A friend of mine wrote me if I know this google Competition that would take place in some weeks and send me a link with it: https://hashcode.withgoogle.com/. I didn't, but was intrigued by it. Hashcode works by giving each team over the world at the same time access to a problem. Along with the problem are multiple input datasets. The task is to do find a solution for the given data and write the solution to an output file, which then can be uploaded to be scored. The better the solution, the higher the score. The 50 best teams are invited to Paris and a second round will take place.
One can check the problems which were asked to be solved in the previous years, every problem had a similar structure:
- It's always some kind of NP-hard problem were the given dataset is far too big to actually find the optimal solution
- The input datasets are really similar in the structure, a parser from a previous year can easily be used as a starting point
- Same with the output data format
The biggest difficulty is actually to create a working solution in under 3 hours and 45 minutes. Ah yes, it also needs to be fast, the input sets are not that small.
My group consisted of Marius Liwotto, Niklas Gebauer and Maximillian Bachl. We all studied computer science together and I can attest that they are wicked smart, so I was quite comfortable with the participation, I trust these guys. Because we don't solve these kinds of problems often and we thought it's a good idea to test how we can work together, we met up one day and tried to solve one of the previous years. We agreed on using python for this, because everyone of us was quite good in it and a scripting language can be written quickly. After 4 hours of intense group work, the problem was not fully solved - so a complete failure in the eyes of Hashcode, but we learned some important things during this test-phase.
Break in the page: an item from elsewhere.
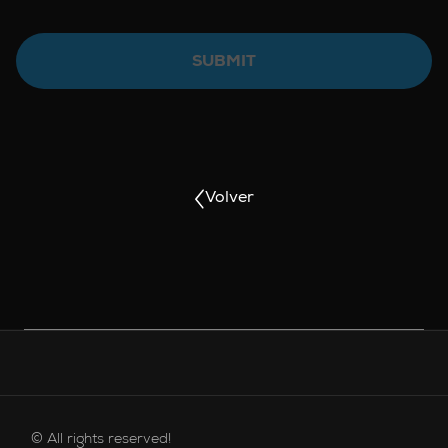
SUBMIT
Volver
MENÚ DE PIE DE PÁGINA
© All rights reserved!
- Everyone should make sure to have the same version of the programming language and working environment
- Don't think so long about the problem, try to find a solution as quick as possible and iterate over the current solution.
- Have one person write the code and commit it. Merge conflicts etc are way worse than typing speed, it really helps though when multiple people look at the screen and validate the code.
- Think about the performance of the current solution, big datasets might not work.
- Create an outline of the data-structures you want to use, especially if you use indices or references etc. This is super important! We agreed on using python-classes, because we read this solution of a past problem afterwards and thought it looks pretty neat: https://github.com/flashcode/google-hashcode-2016.
One of our group also solved the test problem that is released every year. Its main function is to give the groups a taste of what they should expect and to show how the submission / scoring / file uploading works. We used this solution to create a skeleton with an input-parser, output-writer and a basic main method.
On the day of the competition, we all met up again. We coded at my place, because we also used it for the test and it worked quite well. We met one hour early and made sure everything is set up correct. One of us was actually remote participating, so we checked that speaking with him worked smoothly.
When the countdown for the release of the problem was at 0, we just reloaded the page thinking it would appear there. But actually a new menu-entry is created. 30 seconds lost, damnit! :D
Everyone read the problem quietly, after that we made an outline about the relationship of the data. You can probably find the problem at hashcode, if not here is the document. I started to code the input parser and the needed classes at the same time. My group colleagues were thinking about how to solve it. They quickly come up with a good method, we wanted to normalize the data, and sort the servers with some heuristic.
We could work together really well, so much better as in the test-phase. We still thought to complex and when we were finished coding up the first solution, we noticed that for the biggest dataset, the code is far to slow. Only one hour was left at the moment, so we quickly searched for the culprit and found it, the server sorting heuristic was super slow. We commented it out and tried it out again. It was still super slow, but fast enough to get a solution for every dataset in under 20 minutes. At this point, we had no clue if our exporter or the solution did work at all, we only tested with the example. The moment a score appeared after we uploaded, we were super relieved. Our score was quite high! During the competition there is a dashboard were teams can see how good they currently are, it's frozen though after 2:45 hours and our solution would have been place 43 on this!
During the time we were still actively searching for performance-improvements, mostly adding a cache to some functions, which helped amazingly. The code actually improved so much in performance, that we could use our heuristic. Only 5 minutes before the competition was over, we could upload our solution with the applied heuristic…and it actually didn't do so much. So in the end, we achieved place 101 and were all super happy about it, but no paris for us this year. But we again learned some important things, which we keep in mind for the next time:
- Try to implement a simple solution first and really think hard about your heuristic!
- Add caching! Maybe write a decorator beforehand to easily cache the results of functions.
- Use maybe a fast language to solve the problem. Performance is quite crucial in the end and something like Java/Cpp would have helped us probably there.
Our group name was TU_Dudes and the code can be seen at https://github.com/TN1ck/hashcode-2017. It's quite the mess though, so be warned.